Arch Supports – Foot Arch Support Insoles – Arch Supports for Shoes

Arch Supports

Walking regularly on hard and flat surfaces can put strain and pressure on the arches of our feet, foot arch support products such as insoles and arch cushions can help to ease pain while working to alleviate any biomechanical foot complaints.

Arch support insoles provide support and comfort to the arch of the foot. Arch pain is generally caused by the pronation of our feet. Pronation relates to the rolling motion of the foot as we walk or run, if you over-pronate or under-pronate pressure and forces can become unevenly distributed across the foot " causing pains in the arch of the foot.

Insoles and arch support shoes can help to ease pain in the arch of the foot by providing a uniform distribution of body weight to all areas of the supporting foot. A common biomechanical foot complaint that affects the arch is Plantar Fasciitis " the inflammation of the plantar fascia, a band of tissue that runs from the heel to the toes.Keeping the arch supported and cushioned can help reduce arch pain, while arch support insoles and shoes can also assist with realigning the foot to a natural position " lowering the risk of foot pain, heel pain, back pain, knee pain and fallen arches.

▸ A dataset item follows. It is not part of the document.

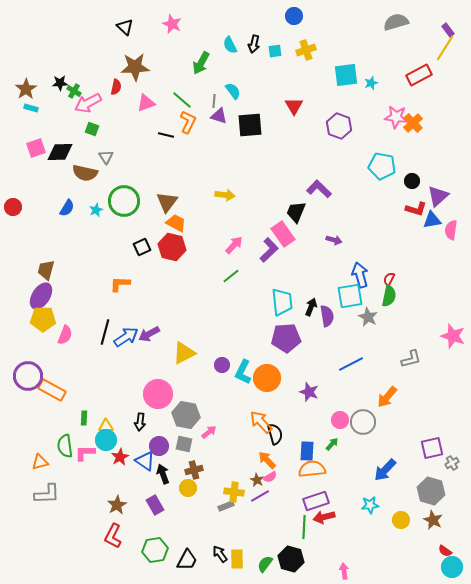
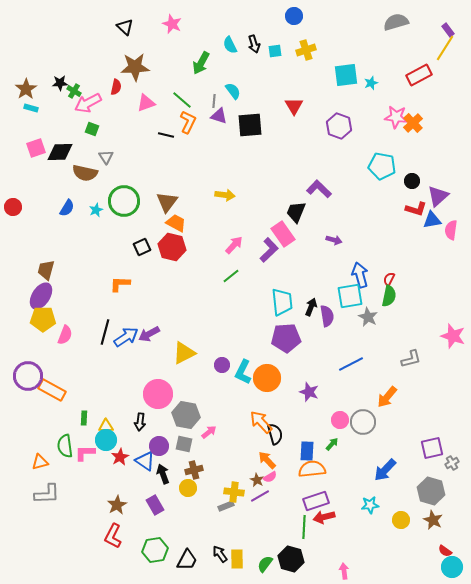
black arrow at (254, 44): rotated 30 degrees counterclockwise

At Simply Feet we offer a range of foot arch support products that help ease arch pain and treat foot health conditions such as fallen arches, Plantar Fasciitis and heel spurs. Arch support insoles are specially designed to control the position of the feet, ensuring a natural position. If you require further support, arch support shoes can provide cushioning and comfort to ease foot pain while realigning the foot.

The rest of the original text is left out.